Donald Trump heralded a “planned partnership” between the two industrial heavyweights, claiming it would create “at least 70,000 jobs” — roughly five times US Steel’s current American employees — and add $14 billion to the US economy. But his unexpected announcement stopped short of explicitly endorsing Nippon Steel’s proposed $14.1 billion cash takeover of US Steel, instead asserting that the company would “remain in America.”
Speaking on Sunday, he provided little additional clarity.
“It’ll be controlled by the United States, otherwise I wouldn’t make the deal,” Trump told reporters at Morristown Airport in New Jersey, as he headed back to Washington. “It’s an investment and it’s a partial ownership but it’ll be controlled by the USA.”
Japan’s Chief Cabinet Secretary Yoshimasa Hayashi said on Monday that the government was awaiting a formal announcement.
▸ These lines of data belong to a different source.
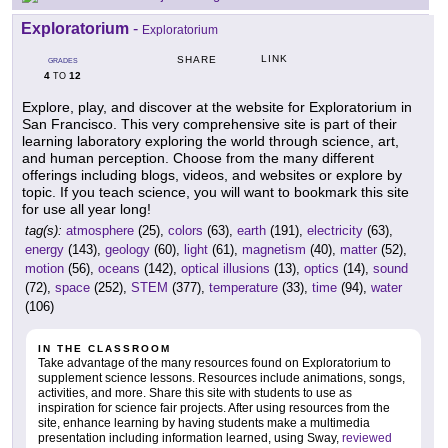
Exploratorium
-
Exploratorium
LINK
SHARE
GRADES
4
12
TO
Explore, play, and discover at the website for Exploratorium in
San Francisco. This very comprehensive site is part of their
learning laboratory exploring the world through science, art,
and human perception. Choose from the many different
offerings including blogs, videos, and websites or explore by
topic. If you teach science, you will want to bookmark this site
for use all year long!
tag(s):
atmosphere
(25),
colors
(63),
earth
(191),
electricity
(63),
energy
(143),
geology
(60),
light
(61),
magnetism
(40),
matter
(52),
motion
(56),
oceans
(142),
optical illusions
(13),
optics
(14),
sound
(72),
space
(252),
STEM
(377),
temperature
(33),
time
(94),
water
(106)
IN THE CLASSROOM
Take advantage of the many resources found on Exploratorium to
supplement science lessons. Resources include animations, songs,
activities, and more. Share this site with students to use as
inspiration for science fair projects. After using resources from the
site, enhance learning by having students make a multimedia
presentation including information learned, using Sway,
reviewed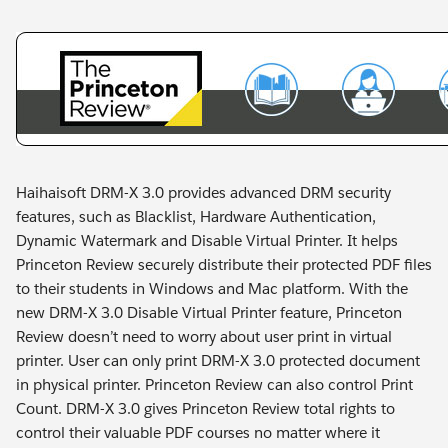
Haihaisoft DRM-X 3.0 provides advanced DRM security
features, such as Blacklist, Hardware Authentication,
Dynamic Watermark and Disable Virtual Printer. It helps
Princeton Review securely distribute their protected PDF files
to their students in Windows and Mac platform. With the
new DRM-X 3.0 Disable Virtual Printer feature, Princeton
Review doesn’t need to worry about user print in virtual
printer. User can only print DRM-X 3.0 protected document
in physical printer. Princeton Review can also control Print
Count. DRM-X 3.0 gives Princeton Review total rights to
control their valuable PDF courses no matter where it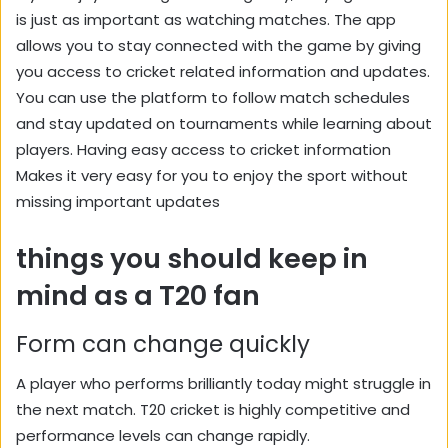
is just as important as watching matches. The app
allows you to stay connected with the game by giving
you access to cricket related information and updates.
You can use the platform to follow match schedules
and stay updated on tournaments while learning about
players. Having easy access to cricket information
Makes it very easy for you to enjoy the sport without
missing important updates
things you should keep in
mind as a T20 fan
Form can change quickly
A player who performs brilliantly today might struggle in
the next match. T20 cricket is highly competitive and
performance levels can change rapidly.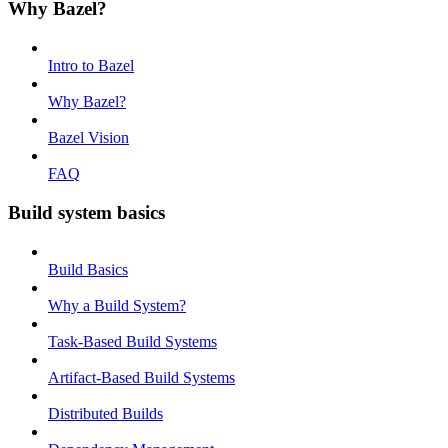
Why Bazel?
Intro to Bazel
Why Bazel?
Bazel Vision
FAQ
Build system basics
Build Basics
Why a Build System?
Task-Based Build Systems
Artifact-Based Build Systems
Distributed Builds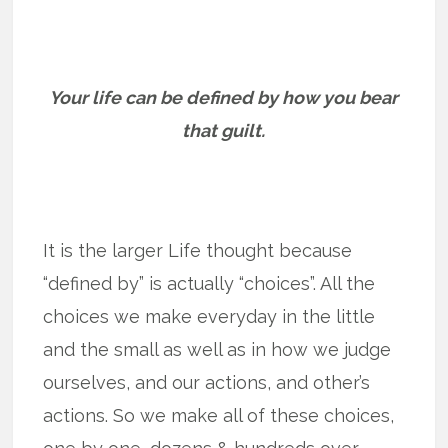
Your life can be defined by how you bear
that guilt.
It is the larger Life thought because
“defined by” is actually “choices”. All the
choices we make everyday in the little
and the small as well as in how we judge
ourselves, and our actions, and other’s
actions. So we make all of these choices,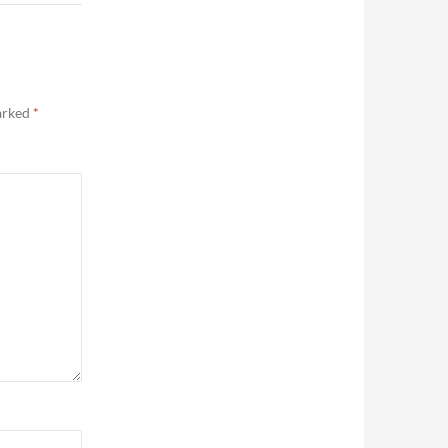
marked
*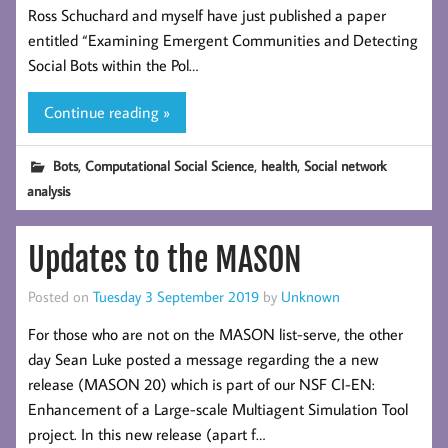
Ross Schuchard and myself have just published a paper
entitled “Examining Emergent Communities and Detecting
Social Bots within the Pol…
Continue reading »
,
,
,
Bots
Computational Social Science
health
Social network
analysis
Updates to the MASON
Posted on
Tuesday 3 September 2019
by
Unknown
For those who are not on the MASON list-serve, the other
day Sean Luke posted a message regarding the a new
release (MASON 20) which is part of our NSF CI-EN:
Enhancement of a Large-scale Multiagent Simulation Tool
project. In this new release (apart f…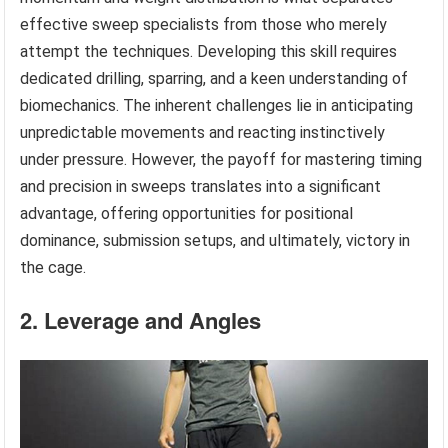
effective sweep specialists from those who merely
attempt the techniques. Developing this skill requires
dedicated drilling, sparring, and a keen understanding of
biomechanics. The inherent challenges lie in anticipating
unpredictable movements and reacting instinctively
under pressure. However, the payoff for mastering timing
and precision in sweeps translates into a significant
advantage, offering opportunities for positional
dominance, submission setups, and ultimately, victory in
the cage.
2. Leverage and Angles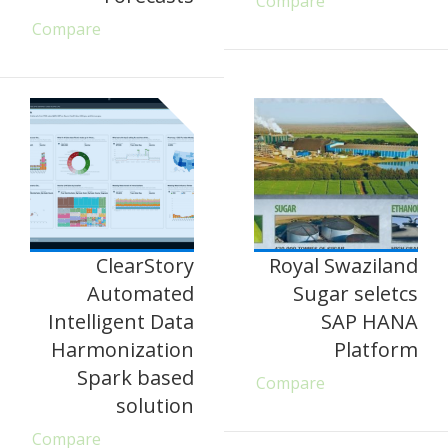
Compare
Compare
ClearStory
Royal Swaziland
Automated
Sugar seletcs
Intelligent Data
SAP HANA
Harmonization
Platform
Spark based
Compare
solution
Compare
The two companies, left to grapple with ambiguity, publicly praised the “partnership” and a “bold” decision on Friday. Neither has since commented on specifics, or elaborated. US Steel shares closed more than 21% higher on Friday anyway — after surging as much as 26% — signaling renewed investor hope around the acquisition.
Nippon Steel surged as much as 7.4% in trading in Tokyo on Monday, buoyed by similar optimism around the benefits of what may follow, and the potential for reduced dependence on a waning Japanese market. Shares have since pared tje gains and were up just over 2% at 11:10 a.m. local time.
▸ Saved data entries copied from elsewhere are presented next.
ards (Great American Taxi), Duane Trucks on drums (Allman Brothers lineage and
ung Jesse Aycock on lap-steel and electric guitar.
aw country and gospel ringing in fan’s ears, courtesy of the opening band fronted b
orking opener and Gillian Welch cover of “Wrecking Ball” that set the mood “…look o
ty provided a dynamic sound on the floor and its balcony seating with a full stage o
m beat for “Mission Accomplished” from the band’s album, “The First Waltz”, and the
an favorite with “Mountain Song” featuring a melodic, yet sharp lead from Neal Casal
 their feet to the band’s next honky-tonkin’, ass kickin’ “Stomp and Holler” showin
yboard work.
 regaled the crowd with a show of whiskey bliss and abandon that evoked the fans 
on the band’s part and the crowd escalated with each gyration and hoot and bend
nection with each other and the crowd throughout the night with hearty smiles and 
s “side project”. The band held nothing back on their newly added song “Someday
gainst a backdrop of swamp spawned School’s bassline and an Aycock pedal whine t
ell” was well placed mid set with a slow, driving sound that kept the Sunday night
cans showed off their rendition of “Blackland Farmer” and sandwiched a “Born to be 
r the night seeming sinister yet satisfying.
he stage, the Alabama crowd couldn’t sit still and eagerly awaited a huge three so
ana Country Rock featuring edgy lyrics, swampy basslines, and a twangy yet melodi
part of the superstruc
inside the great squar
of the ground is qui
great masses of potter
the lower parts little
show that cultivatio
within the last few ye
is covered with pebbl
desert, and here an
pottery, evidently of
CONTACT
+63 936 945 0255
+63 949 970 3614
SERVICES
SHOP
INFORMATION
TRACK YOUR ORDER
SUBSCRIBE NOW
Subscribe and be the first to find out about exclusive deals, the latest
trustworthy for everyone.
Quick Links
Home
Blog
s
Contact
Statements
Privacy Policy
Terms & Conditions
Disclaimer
Analysts warned that the scale of the deal and additional investments were not positive for Nippon Steel’s earnings in the short-term.
“It could drain funds that could be used for capital expenditure and lifting shareholder returns,” said Kensuke Togashi, chief strategist at Daiwa Asset Management. “I suspect today’s reaction reflects the market’s low expectations.”
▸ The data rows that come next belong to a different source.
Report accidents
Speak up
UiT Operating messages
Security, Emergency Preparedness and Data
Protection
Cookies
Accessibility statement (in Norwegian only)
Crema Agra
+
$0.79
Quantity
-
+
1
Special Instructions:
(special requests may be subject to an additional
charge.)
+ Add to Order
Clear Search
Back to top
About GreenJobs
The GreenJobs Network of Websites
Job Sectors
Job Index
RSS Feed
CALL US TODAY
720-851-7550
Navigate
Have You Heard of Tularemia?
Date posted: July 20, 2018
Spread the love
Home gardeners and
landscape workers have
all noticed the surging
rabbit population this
Trump, whose verdict is the last step in the process of determining whether Nippon Steel’s purchase can go ahead, had previously expressed support for Japanese investment in US Steel, but opposed a full takeover. Writing on social media in December, he said that he was “totally against the once great and powerful US Steel being bought by a foreign company” — a rare area of alignment with predecessor Joe Biden, who blocked the deal in January, following a review by the Committee on Foreign Investment in the United States.